In this lecture we will review the basic contents in this semester.
First the content of the 45 lectures can be divided into three categories.
We have four things in the first category.
The first thing is the definition of the variables,
wherein the voltage and current are called as branch quantities.
After defined reference directions of voltage and current,
there are two conditions of so-called associative and non-associative.

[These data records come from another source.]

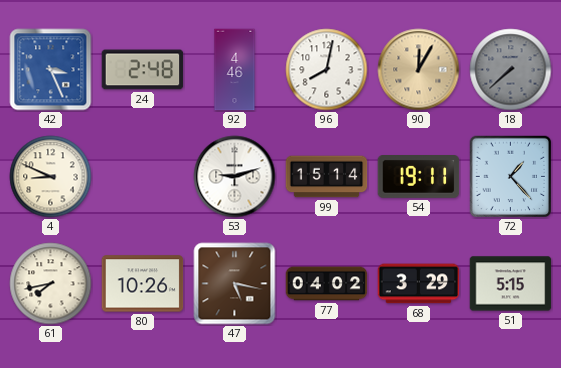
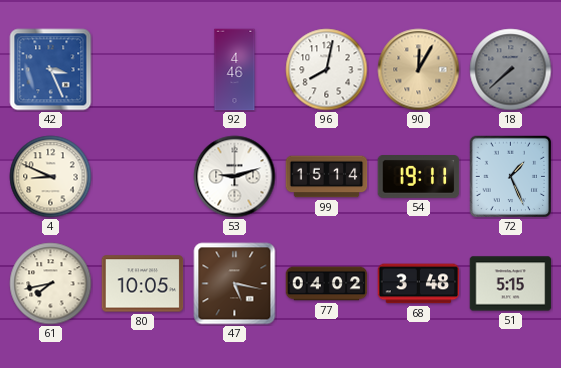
24: 2:48 -> none
72: 1:23 -> 1:26
80: 10:26 -> 10:05
68: 3:29 -> 3:48
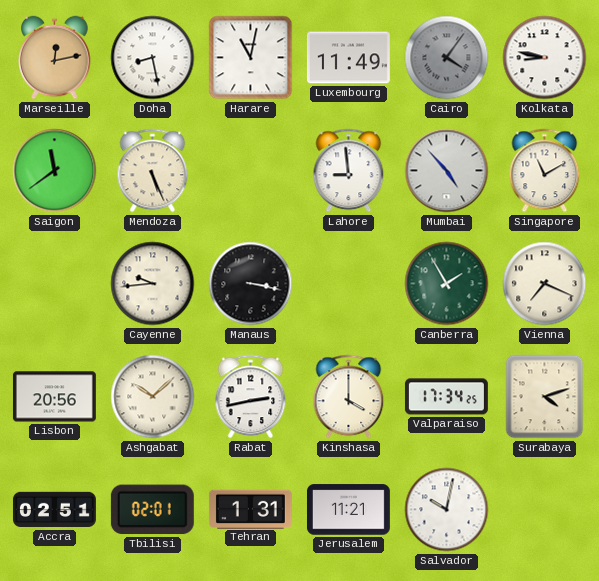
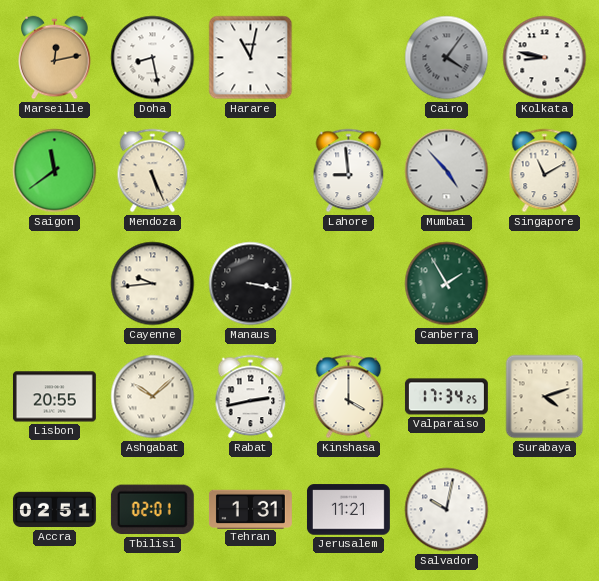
Luxembourg: 11:49 -> none
Vienna: 7:19 -> none
Lisbon: 20:56 -> 20:55
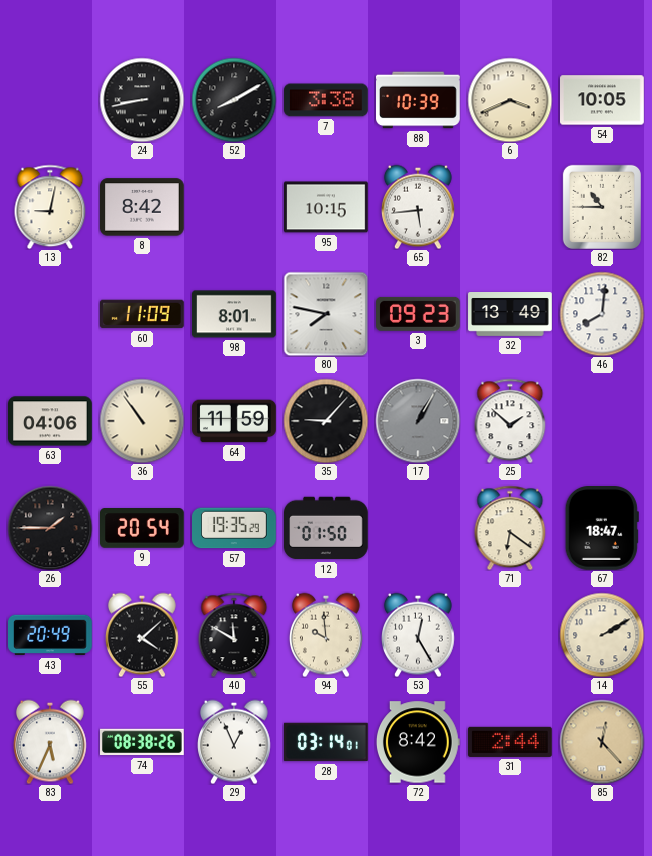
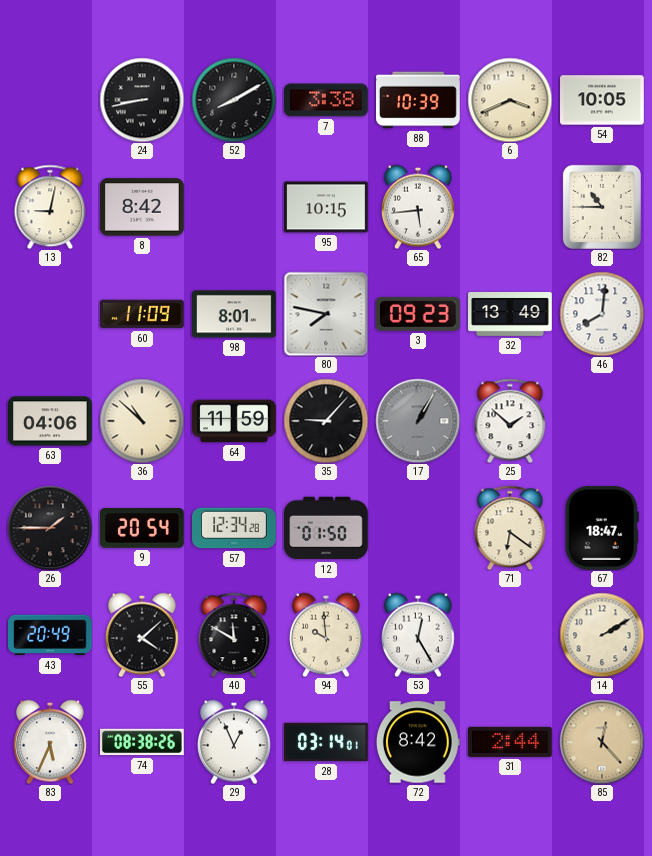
36: 10:54 -> 10:52
57: 19:35 -> 12:34
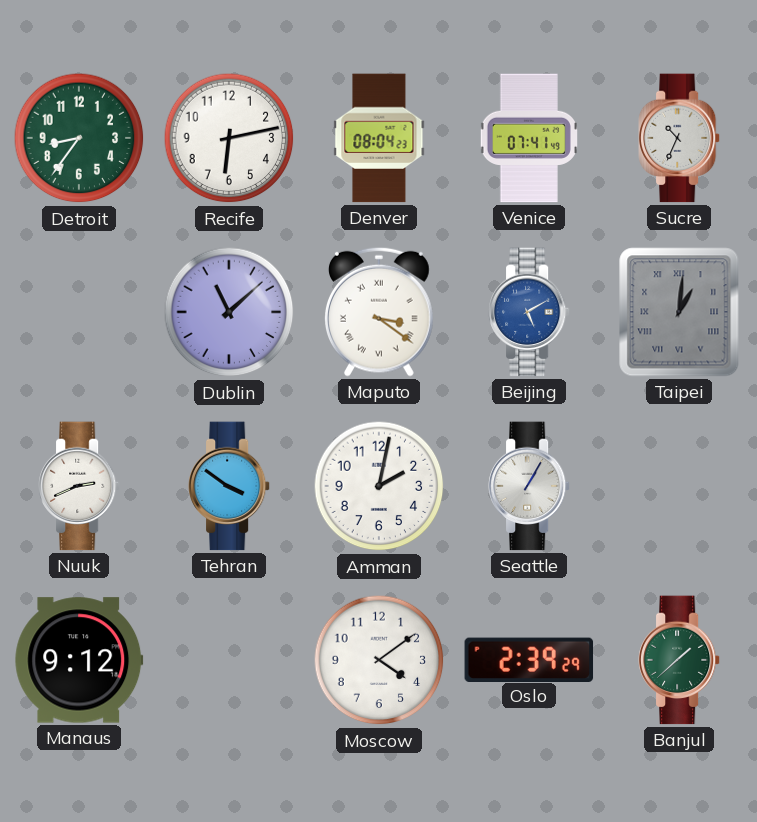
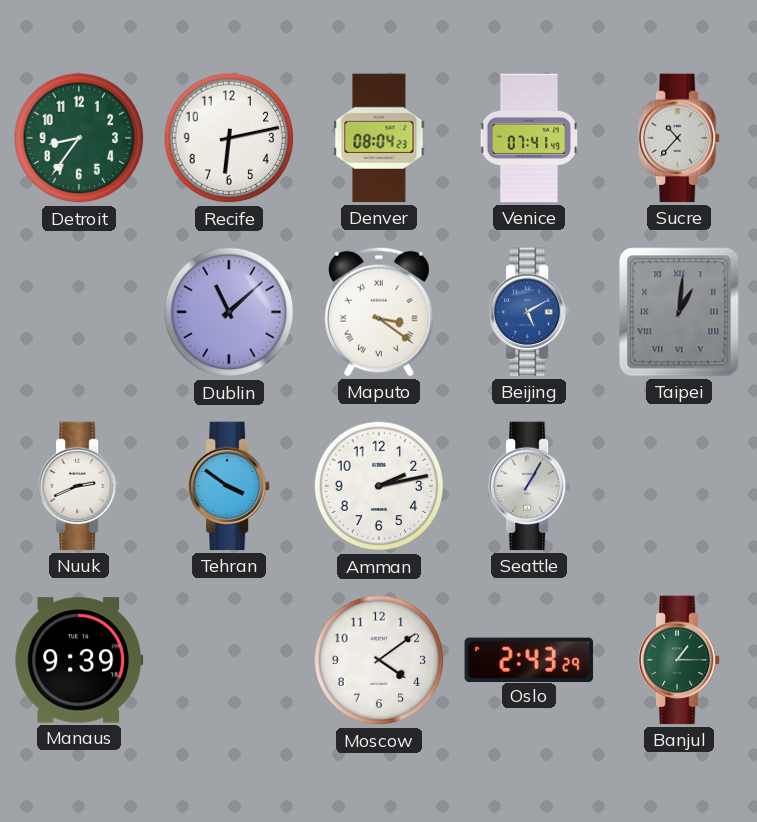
Sucre: 10:34 -> 10:37
Amman: 2:02 -> 2:13
Manaus: 9:12 -> 9:39
Oslo: 2:39 -> 2:43
Banjul: 1:38 -> 1:15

The power has different definitions for associative and non-associative.
We had special discussions about it in lectures 3 and 5.
In addition, after defined reference directions of voltage and current,
we learned KCL and KVL.
We called them topological constraints of circuits
which is discussed in lecture 10.
In addition to the topological constraints,
we also introduced a lot of basic circuit components
such as resistors, sources
(including independent sources and dependent sources),
operational amplifiers, and MOSFET.
Resistors were introduced in the 6th lecture.
Independent sources and dependent sources
are introduced in lecture 7 and lecture 9 respectively.
The fourth part is the special content,
in which we discussed the two-port network.
In the section of linear resistive circuits analysis,
we first introduced several kinds of equivalent transformations.
This is the practical skill for solving problems.
In addition we introduced four kinds of very important tools for solving circuits.
In the nonlinear resistance circuits,
we introduced four analysis methods.
Let's review some key parts.
Before review specific contents,
we need to classify contents of the 45 lectures in this semester.
Look, we have such a flash in the Syllabus part of the course.
It divides the contents of the 45 lectures
into four categories: concepts, models, solving methods, and applications.
We put the title and serial number of each lecture here.
The flash have a very important application.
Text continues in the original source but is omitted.